- Born: May 5, 1979 (age 47) New York City, U.S.
- Education: Wharton School of the University of Pennsylvania (B.S.)
- Occupations: Businessman, media proprietor, investor
- Known for: Penske Media Corporation
- Spouse: Elaine Irwin ​ ​(m. 2012; div. 2024)​
- Children: 1
- Parent(s): Kathy Penske (mother) Roger Penske (father)
- Relatives: Gregory Penske (half-brother)
- Website: pmc.com/leadership/jay

= Jay Penske =

American businessman (born 1979)

Jay Penske (born May 5, 1979) is an American businessman best known for creating the media company Penske Media Corporation.

==Early life and education==
Born in New York City, Penske is the youngest son of Kathy, an English school teacher and Roger Penske, the founder and chairman of the Penske Corporation and former race car driver. Penske is an alumnus of St. Mary's Preparatory, in Detroit, Michigan, after having attended Cranbrook, Tabor Academy, and Lawrenceville.

Penske graduated from the University of Pennsylvania's Wharton School with a Bachelor of Science in Management of Information Systems and Finance.
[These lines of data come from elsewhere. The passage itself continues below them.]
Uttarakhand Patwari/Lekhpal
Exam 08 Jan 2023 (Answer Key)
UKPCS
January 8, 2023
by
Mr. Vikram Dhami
He is on the board of the Entrepreneurial School at the Wharton School as of 2007, and is also a member of the University of Pennsylvania Library's board of directors.

==Businesses and career==
===Early Career – Cell Phone for Kids and Rare Books===
Penske co-founded Firefly Mobile, Inc., a wireless company that developed the Firefly mobile phone for children, and other youth targeted mobile devices and products.

Penske also founded and owned Dragon Books, Ltd., a Los Angeles-based antiquarian and used bookstore which sold rare and collectible books which opened for business in 1999, and closed fifteen years later in 2014. It was named after Penske's favorite childhood book, “Dragon, Dragon,” written by John Gardner.

===Career – Email, Media and Publishing===

Jay Penske with Barack Obama and Tony Blair

Penske is the chairman and CEO of Penske Media Corporation (PMC), a digital media and publishing company that owns and operates a number of media brands, data services, and live events, including Rolling Stone, Variety, Billboard, The Hollywood Reporter, Deadline, and South by Southwest festival (SXSW). Prior to being named Penske Media Corporation, it began as an affinity marketing and internet services company called Velocity Services, Inc. The company acquired the Mail.com domain which was renamed to the Mail.com Media Corporation (MMC).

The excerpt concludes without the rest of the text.